Оставшись один, Персуорден не спеша вытерся дырявым банным полотенцем и завершил свой одинокий туалет. В водоснабжении «Старого Стервятника» случались перебои, и нередко в подобных случаях Персуорден отправлялся через площадь наискосок, к Помбалю, в поисках неспешной утренней ванны и горячей воды для бритья. Время от времени, когда Помбаль уезжал в отпуск, он фактически перебирался в его квартиру и делил ее, не без толики внутреннего дискомфорта, с Дарли, обитавшим таинственно и скрытно в дальнем конце коридора.
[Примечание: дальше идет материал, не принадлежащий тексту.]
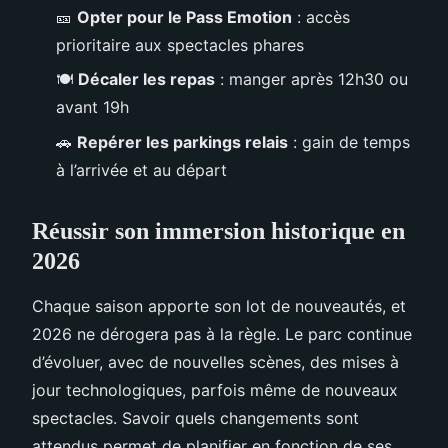
🎫
Opter pour le Pass Emotion
: accès
prioritaire aux spectacles phares
🍽️
Décaler les repas
: manger après 12h30 ou
avant 19h
🚗
Repérer les parkings relais
: gain de temps
à l’arrivée et au départ
Réussir son immersion historique en
2026
Chaque saison apporte son lot de nouveautés, et
2026 ne dérogera pas à la règle. Le parc continue
d’évoluer, avec de nouvelles scènes, des mises à
jour technologiques, parfois même de nouveaux
spectacles. Savoir quels changements sont
attendus permet de planifier en fonction de ses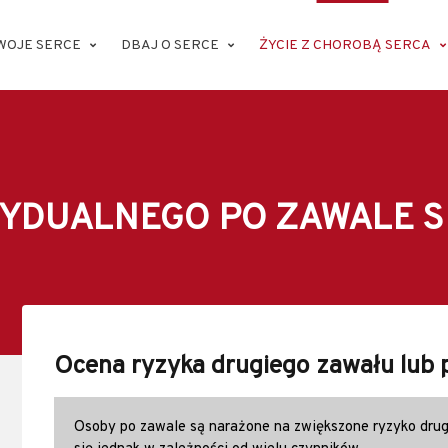
WOJE SERCE
DBAJ O SERCE
ŻYCIE Z CHOROBĄ SERCA
YDUALNEGO PO ZAWALE 
Ocena ryzyka drugiego zawału lub 
Osoby po zawale są narażone na zwiększone ryzyko drug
Хорошо было сбежать иногда от одиночества гулкого гостиничного номера, от кип бумаги, нараставших гроздьями, как грибы, вокруг основного ствола очередного романа. Сбежать – как всегда, впрочем… Патологическая тяга литератора быть наедине с самим собой: «Писатель, самый одинокий зверь из всех людских существ». «Это цитата из великого Персуордена», – пояснил он собственному отражению в зеркале, пока повязывал галстук. Сегодня он станет ужинать в тиши и потакании своим маленьким слабостям, один! Эррол звал его к себе, он отказался, расшаркался как мог и отказался, зная, что ждет его там – бездарный, тягомотный вечер, настольные игры для полудурков или бридж. «Мой бог! – говаривал, бывало, Помбаль. – Что за манера у твоих соотечественников убивать время! Все эти гостиные, провонявшие онтологическим чувством вины, как грязными носками. Позволишь себе высказать одну-единственную мысль – и вечеринка сходит с рельсов, все застывают в неловком молчании… Я стараюсь, как могу, но мне все время кажется, что я всем наступаю на ноги. А потому наутро я автоматически посылаю хозяйке цветы… Что вы за нация такая! Француза способен до безумия заинтриговать сам способ вашего существования; скажи мне честно, вы даже и в ванну привыкли забираться при макинтоше и галстуке?»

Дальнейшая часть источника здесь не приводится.